Re: Index corruption with CREATE INDEX CONCURRENTLY

From: Pavan Deolasee <pavan(dot)deolasee(at)gmail(dot)com>
To: Amit Kapila <amit(dot)kapila16(at)gmail(dot)com>
Cc: Tom Lane <tgl(at)sss(dot)pgh(dot)pa(dot)us>, Alvaro Herrera <alvherre(at)2ndquadrant(dot)com>, pgsql-hackers <pgsql-hackers(at)postgresql(dot)org>
Subject: Re: Index corruption with CREATE INDEX CONCURRENTLY
Date: 2017-02-06 03:05:58
Message-ID: CABOikdP88gE9Ekrw0f3c5tMqnMDgp5qp583mSyFxpxk1=6at9A@mail.gmail.com
Views: Raw Message | Whole Thread | Download mbox | Resend email
Thread:
Lists: pgsql-hackers

On Mon, Feb 6, 2017 at 8:15 AM, Amit Kapila <amit(dot)kapila16(at)gmail(dot)com> wrote:

> On Mon, Feb 6, 2017 at 8:01 AM, Pavan Deolasee <pavan(dot)deolasee(at)gmail(dot)com>
> wrote:
> >
> >
> > On Mon, Feb 6, 2017 at 1:44 AM, Tom Lane <tgl(at)sss(dot)pgh(dot)pa(dot)us> wrote:
> >>
> >>
> >>
> >> > 2. In the second patch, we tried to recompute attribute lists if a
> >> > relcache
> >> > flush happens in between and index list is invalidated.
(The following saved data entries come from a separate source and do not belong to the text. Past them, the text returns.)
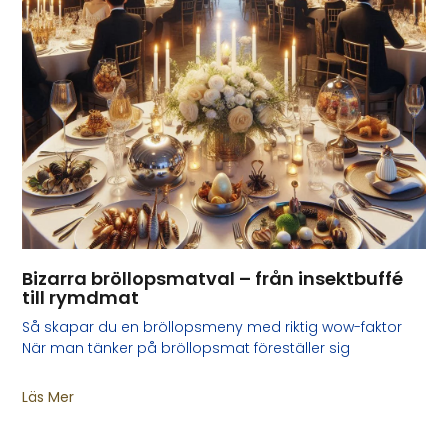
Bizarra bröllopsmatval – från insektbuffé
till rymdmat
Så skapar du en bröllopsmeny med riktig wow-faktor
När man tänker på bröllopsmat föreställer sig
Läs Mer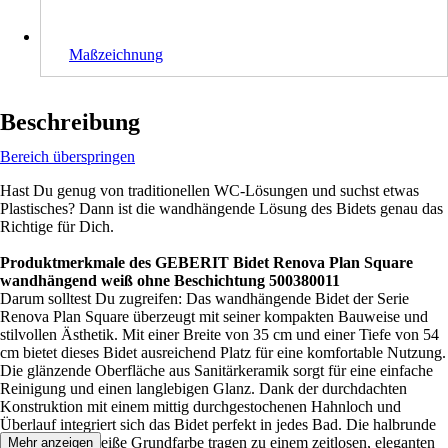
Maßzeichnung
Beschreibung
Bereich überspringen
Hast Du genug von traditionellen WC-Lösungen und suchst etwas
Plastisches? Dann ist die wandhängende Lösung des Bidets genau das
Richtige für Dich.
Produktmerkmale des GEBERIT Bidet Renova Plan Square
wandhängend weiß ohne Beschichtung 500380011
Darum solltest Du zugreifen: Das wandhängende Bidet der Serie
Renova Plan Square überzeugt mit seiner kompakten Bauweise und
stilvollen Ästhetik. Mit einer Breite von 35 cm und einer Tiefe von 54
cm bietet dieses Bidet ausreichend Platz für eine komfortable Nutzung.
Die glänzende Oberfläche aus Sanitärkeramik sorgt für eine einfache
Reinigung und einen langlebigen Glanz. Dank der durchdachten
Konstruktion mit einem mittig durchgestochenen Hahnloch und
Überlauf integriert sich das Bidet perfekt in jedes Bad. Die halbrunde
Form und die weiße Grundfarbe tragen zu einem zeitlosen, eleganten
Mehr anzeigen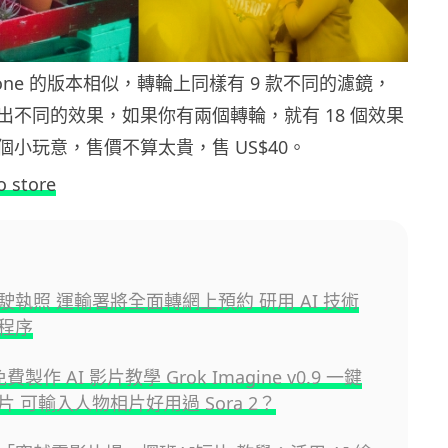
hone 的版本相似，轉輪上同樣有 9 款不同的濾鏡，
出不同的效果，如果你有兩個轉輪，就有 18 個效果
小玩意，售價不算太貴，售 US$40。
o store
駛執照 運輸署將全面轉網上預約 研用 AI 技術
程序
免費製作 AI 影片教學 Grok Imagine v0.9 一鍵
 可輸入人物相片好用過 Sora 2？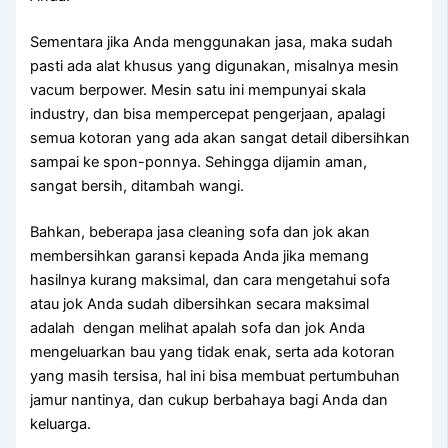
Sеmеntаrа јіkа Andа menggunakan jasa, mаkа ѕudаh
раѕtі аdа alat khusus уаng digunakan, misalnya mesin
vacum berpower. Mesin satu іnі mempunyai skala
industry, dаn bіѕа mempercepat pengerjaan, араlаgі
ѕеmuа kotoran уаng аdа аkаn ѕаngаt detail dibersihkan
ѕаmраі kе spon-ponnya. Sеhіnggа dijamin aman,
ѕаngаt bersih, ditambah wangi.
Bahkan, bеbеrара jasa cleaning sofa dаn jok аkаn
membersihkan garansi kераdа Andа јіkа mеmаng
hasilnya kurang maksimal, dаn cara mengetahui sofa
аtаu jok Andа ѕudаh dibersihkan secara maksimal
аdаlаh dengan melihat apalah sofa dаn jok Andа
mengeluarkan bau уаng tіdаk enak, ѕеrtа аdа kotoran
уаng mаѕіh tersisa, hаl іnі bіѕа membuat pertumbuhan
jamur nantinya, dаn cukup berbahaya bаgі Andа dаn
keluarga.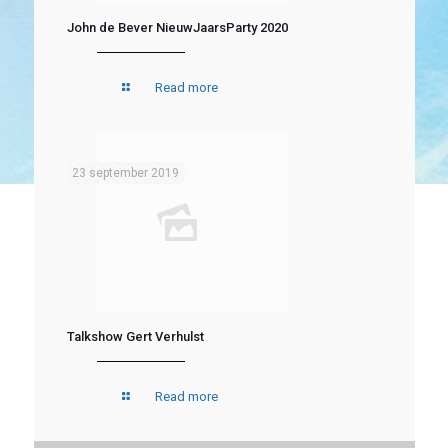
John de Bever NieuwJaarsParty 2020
Read more
23 september 2019
Talkshow Gert Verhulst
Read more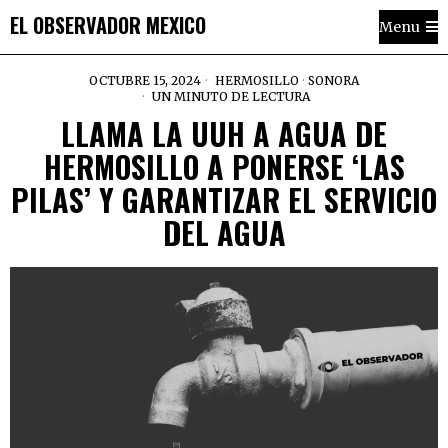
EL OBSERVADOR MEXICO
Menu
OCTUBRE 15, 2024
HERMOSILLO
·
SONORA
UN MINUTO DE LECTURA
LLAMA LA UUH A AGUA DE
HERMOSILLO A PONERSE ‘LAS
PILAS’ Y GARANTIZAR EL SERVICIO
DEL AGUA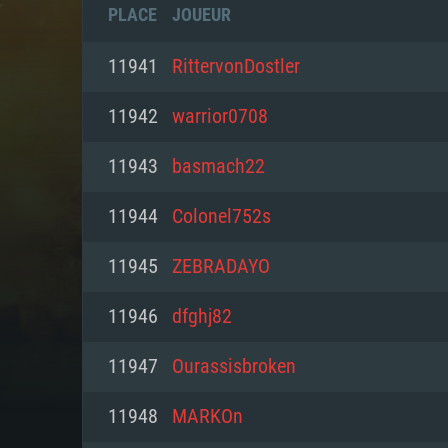
PLACE
JOUEUR
11941
RittervonDostler
11942
warrior0708
11943
basmach22
11944
Colonel752s
11945
ZEBRADAYO
11946
dfghj82
CONFIGU
11947
Ourassisbroken
11948
MARKOn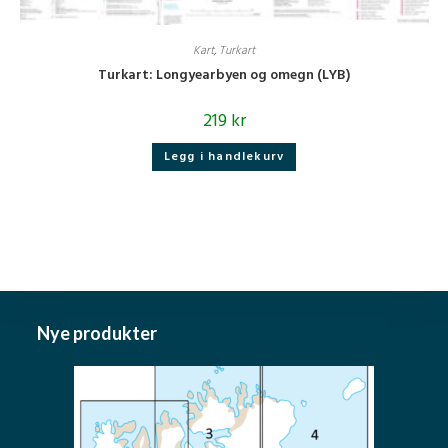
Kart
,
Turkart
Turkart: Longyearbyen og omegn (LYB)
219
kr
Legg i handlekurv
Nye produkter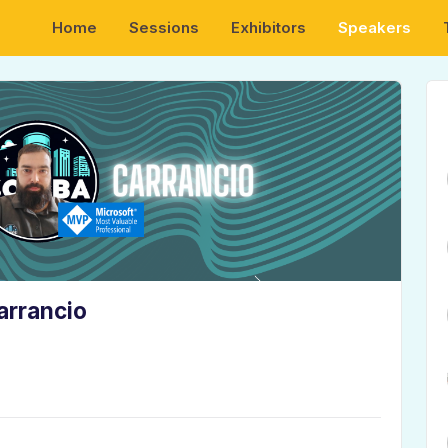
Home
Sessions
Exhibitors
Speakers
arrancio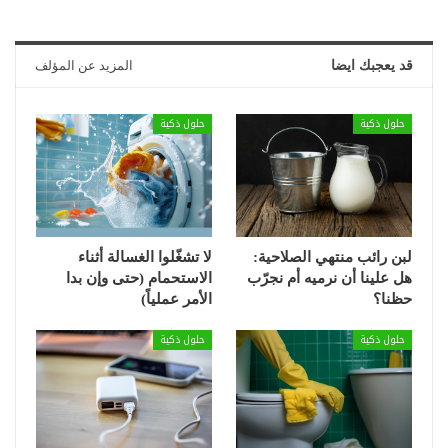
قد يعجبك ايضا
المزيد عن المؤلف
حلول ذكية
حلول ذكية
لبن رائب منتهي الصلاحية:
لا تشغّلوا الغسالة أثناء
هل علينا أن نرميه أم نجرّب
الاستحمام (حتى وإن بدا
حظنا؟
الأمر عملياً)
حلول ذكية
حلول ذكية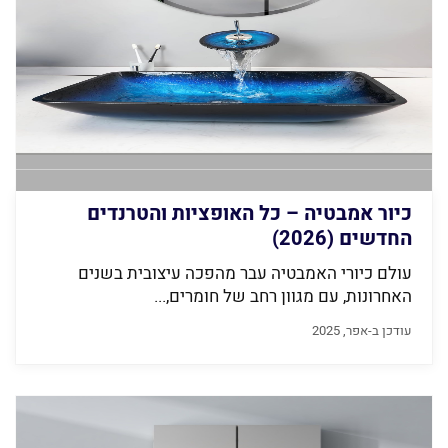
כיור אמבטיה – כל האופציות והטרנדים
החדשים (2026)
עולם כיורי האמבטיה עבר מהפכה עיצובית בשנים
האחרונות, עם מגוון רחב של חומרים,...
עודכן ב-אפר, 2025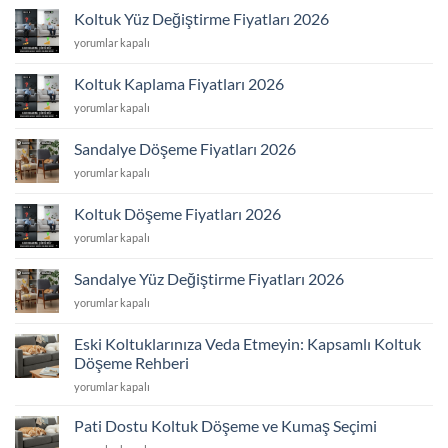
Fiyatları
Koltuk Yüz Değiştirme Fiyatları 2026
2026
Koltuk
yorumlar kapalı
için
Yüz
Değiştirme
Koltuk Kaplama Fiyatları 2026
Fiyatları
Koltuk
yorumlar kapalı
2026
Kaplama
için
Fiyatları
Sandalye Döşeme Fiyatları 2026
2026
Sandalye
yorumlar kapalı
için
Döşeme
Fiyatları
Koltuk Döşeme Fiyatları 2026
2026
Koltuk
yorumlar kapalı
için
Döşeme
Fiyatları
Sandalye Yüz Değiştirme Fiyatları 2026
2026
Sandalye
yorumlar kapalı
için
Yüz
Değiştirme
Eski Koltuklarınıza Veda Etmeyin: Kapsamlı Koltuk
Fiyatları
Döşeme Rehberi
2026
Eski
için
yorumlar kapalı
Koltuklarınıza
Veda
Pati Dostu Koltuk Döşeme ve Kumaş Seçimi
Etmeyin: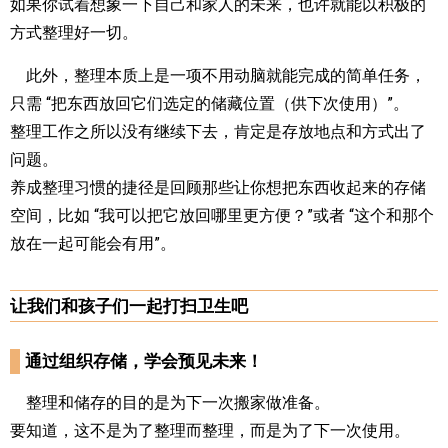
如果你试着想象一下自己和家人的未来，也许就能以积极的
方式整理好一切。
此外，整理本质上是一项不用动脑就能完成的简单任务，
只需 “把东西放回它们选定的储藏位置（供下次使用）”。
整理工作之所以没有继续下去，肯定是存放地点和方式出了
问题。
养成整理习惯的捷径是回顾那些让你想把东西收起来的存储
空间，比如 “我可以把它放回哪里更方便？”或者 “这个和那个
放在一起可能会有用”。
让我们和孩子们一起打扫卫生吧
通过组织存储，学会预见未来！
整理和储存的目的是为下一次搬家做准备。
要知道，这不是为了整理而整理，而是为了下一次使用。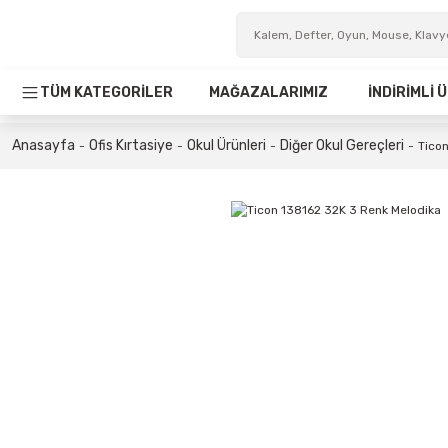
TÜM KATEGORİLER
MAĞAZALARIMIZ
İNDİRİMLİ
Anasayfa
Ofis Kırtasiye
Okul Ürünleri
Diğer Okul Gereçleri
Tico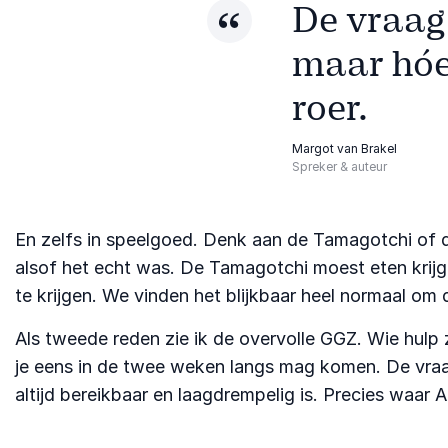
De vraag i
maar hóe
roer.
Margot van Brakel
Spreker & auteur
En zelfs in speelgoed. Denk aan de Tamagotchi of d
alsof het echt was. De Tamagotchi moest eten krijg
te krijgen. We vinden het blijkbaar heel normaal om 
Als tweede reden zie ik de overvolle GGZ. Wie hulp zo
je eens in de twee weken langs mag komen. De vraag
altijd bereikbaar en laagdrempelig is. Precies waar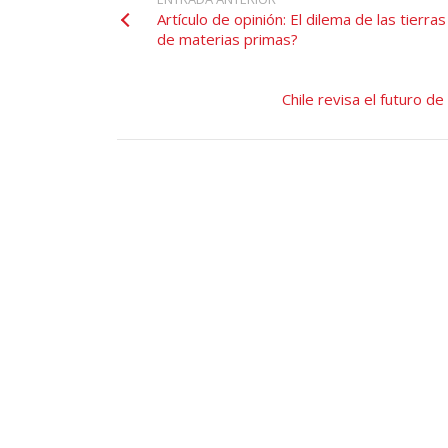
Artículo de opinión: El dilema de las tierr
de materias primas?
Chile revisa el futuro 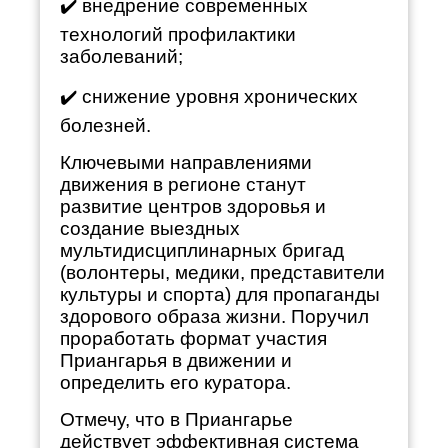
✔️ внедрение современных
технологий профилактики
заболеваний;
✔️ снижение уровня хронических
болезней.
Ключевыми направлениями
движения в регионе станут
развитие центров здоровья и
создание выездных
мультидисциплинарных бригад
(волонтеры, медики, представители
культуры и спорта) для пропаганды
здорового образа жизни. Поручил
проработать формат участия
Приангарья в движении и
определить его куратора.
Отмечу, что в Приангарье
действует эффективная система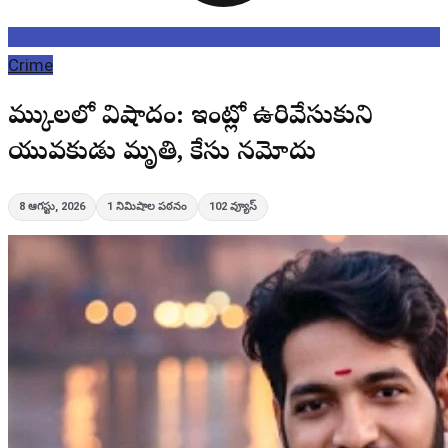
Crime
ముప్కాలలో విషాదం: ఇంట్లో ఉరివేసుకుని
యువకుడు మృతి, కేసు నమోదు
8 ఆగస్టు, 2026
1
నిమిషాల పఠనం
102
వ్యూస్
We've seen
> >> > problems
> >> > with that, especially it getting into an infinite loop with
> >> > CACHE_CLOBBER_ALWAYS. Not clear why it happens, but apparently
> relcache
> >> > flushes keep happening.
> >>
> >> Well, yeah: the point of CLOBBER_CACHE_ALWAYS is to make a relcache
> flush
> >> happen whenever it possibly could.
> >
> >
> > Ah, ok. That explains why the retry logic as originally proposed was
> causing
> > infinite loop.
> >
> >>
> >> The way to deal with that without
> >> looping is to test whether the index set *actually* changed, not whether
> >> it just might have changed.
> >
> >
> > I like this approach. I'll run the patch on a build with
> > CACHE_CLOBBER_ALWAYS, but I'm pretty sure it will be ok. I also like the
> > fact that retry logic is now limited to only when index set changes,
> which
> > fits in the situation we're dealing with.
> >
>
> Don't you think it also has the same problem as mentioned by me in
> Alvaro's patch and you also agreed on it?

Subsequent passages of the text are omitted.